The use of MEMS enables scanning LIDAR to dynamically change based on the application or the driving situation at hand. It features high horizontal and vertical resolution, and it can perform both slower high resolution and faster low resolution captures than previously possible. Down the road, the MEMS scanned LIDAR idea will be applied to such ADAS applications as blind-spot detection and parking assistance.
The use of MEMS for HUD systems in ADAS helps reduce or remove driver distraction and heighten safety. It can also be used to display important information and alerts in real-time. It can also be used in Automotive LBS HUD systems in embedded and aftermarket products.
When asked about the car of the future and the role of MEMS in it, Jérémie Bouchaud, director and senior principal analyst of MEMS and Sensors for IHS Markit, predicts that it will be “green, safe and fun.” In addition, the car will pilot itself and run on batteries while relying very heavily on sensors, he added.

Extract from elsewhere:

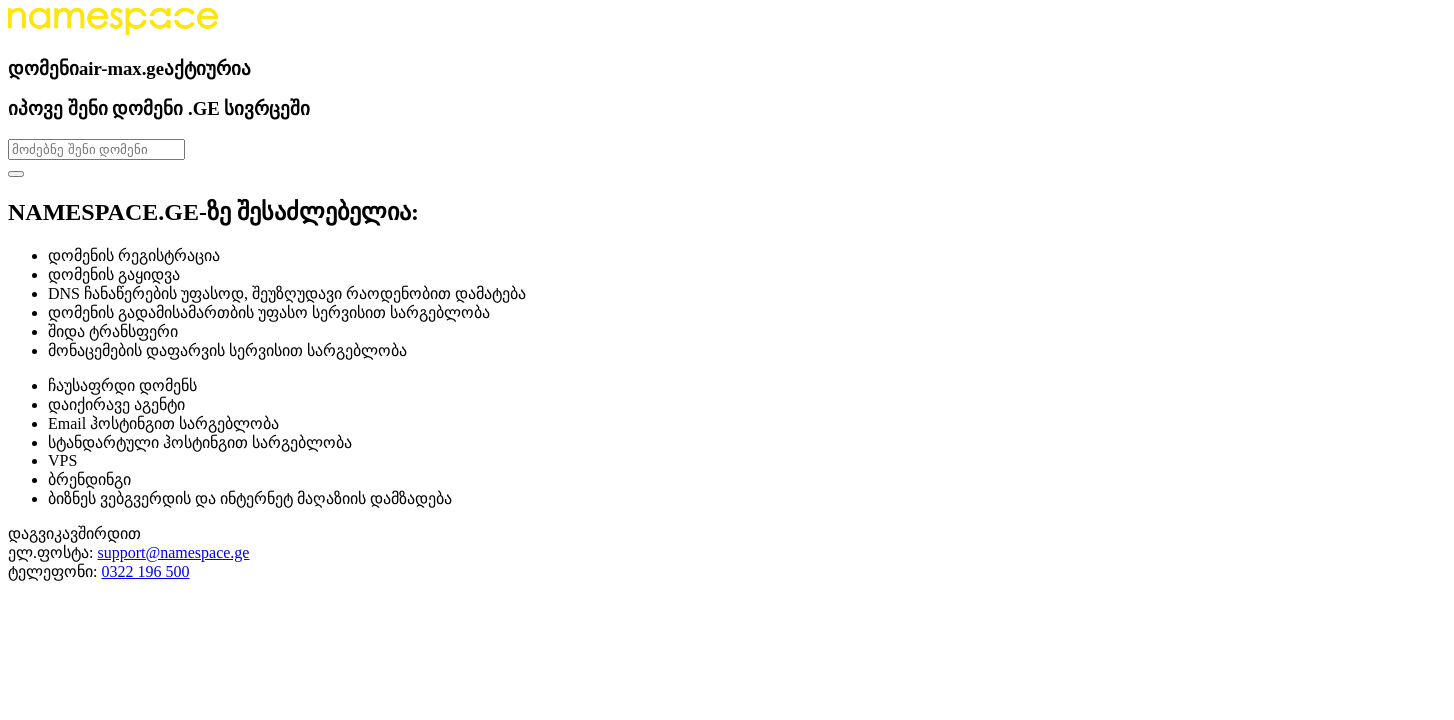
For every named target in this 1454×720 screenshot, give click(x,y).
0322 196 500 (145, 571)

“The electrified car will similarly rely on sensors as components change to meet the new electronic architectures. More advanced HMIs with Head-Up Displays supporting virtual reality and noise cancellation will also benefit MEMS manufacturers,” Bouchaud explained.
The need for safety and security in automotive applications will not wane, and the continued appetite for these applications will continue to fuel demand for automotive MEMS sensors. The biggest effect of automotive MEMS sensor use will be on the manufacturers of electronic components and parts and, of course, on end users.

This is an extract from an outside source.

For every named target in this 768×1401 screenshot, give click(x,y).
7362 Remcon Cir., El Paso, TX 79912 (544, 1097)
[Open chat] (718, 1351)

The MEMS sensor market for the automotive segment spans not only ADAS, but also electronic stability control; electronic control units; heating, HVAC systems; safety and security; in-car navigation; OIS camera; microphone in cabin; TPMS; and more. Other applications exist in engine management systems, fuel injection systems, seat occupancy, peripheral pressure sensors and oil pressure sensing.
Fortunately keeping tabs on this industry is somewhat easy given the activities of the MEMS and Sensors Executive Congress. It will be exciting to watch what happens at the 2017 November meeting.